A tale about refactoring code and a young boy that learned his lesson the hard way…
Once upon a time, there was a joyful jr developer full of dreams and excitement about his first deploy to production.
It was Friday in the afternoon and he was closing his last task of the week. He moved the story to done and when he was about to close the IDE he saw a hidden class inside a folder from some old legacy code with the legend:
// DO NOT TOUCH. This works and it´s necessary.
“This comment is not right!” thought the young Matt..heous, yes, Mattheous was his name, nothing to do with me.
“I think I can make this better,” said to himself as he finished his coffee and prepared his fast fingers to type the best clean code ever seen by humankind.
He started simple, partitioning a 150 lines method into a couple of them, removed unnecessary ifs, added a couple of validations, and created an object to revamp a nasty long signature. That was when he remembered
he has seen that awful list of parameters somewhere else in his codebase, “Right! Said the enthusiastic dev as he recalled where he has seen the ugly code. It was on the main external interface VB dll that was used to expose data to consumers.
This will be a great abstraction he thought, and run to apply it on the dll too.
Satisfied with his piece of art and proud of his great refactor the young Mattheous compiled everything and went ahead to deploy before leaving for the night.
This is not a happy ending story as you can imagine since the refactors made by the young dev broke several interfaces with external consumers and when all the systems broke down on Saturday everyone was running to get this fixed. The version had to be rollbacked and the beautiful piece
of art refactor the Mattheous did that Friday night had to be torn down. The more experienced dev of the team went ahead and recovered the good old ugly code that to this day stills reads the text:
// DO NOT TOUCH. This works and it´s necessary…

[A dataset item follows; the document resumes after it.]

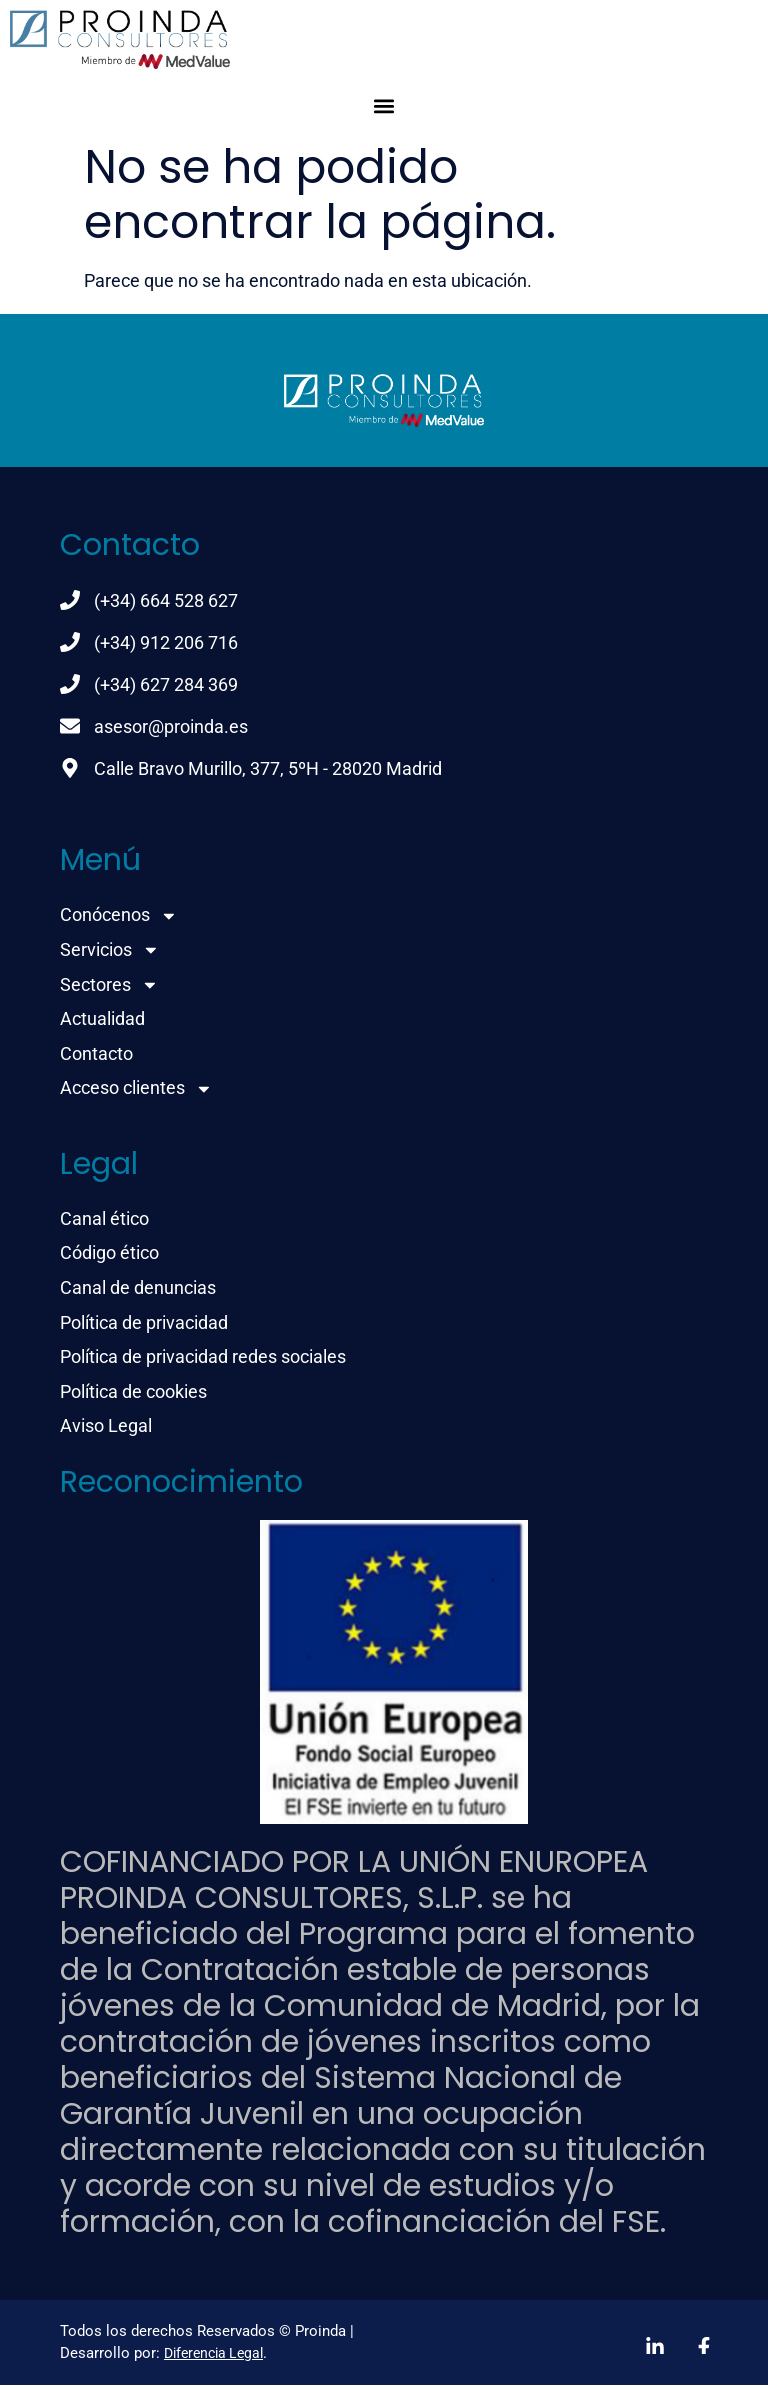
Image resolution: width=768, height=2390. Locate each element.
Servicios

I hope you liked this kind of a weird format, I know it´s not the usual way to convey dev concepts but I thought I would give it a shot.
Jokes and storytelling aside, lessons for you about refactoring code:
- Never refactor just because you think is a good idea.
- Think ahead when you want to tackle a big refactor.
- Scope refactors to avoid ending up modifying half of your system and dependencies.
- Never mix new features with refactors in the same task (if something fails you won’t be sure which is the root cause).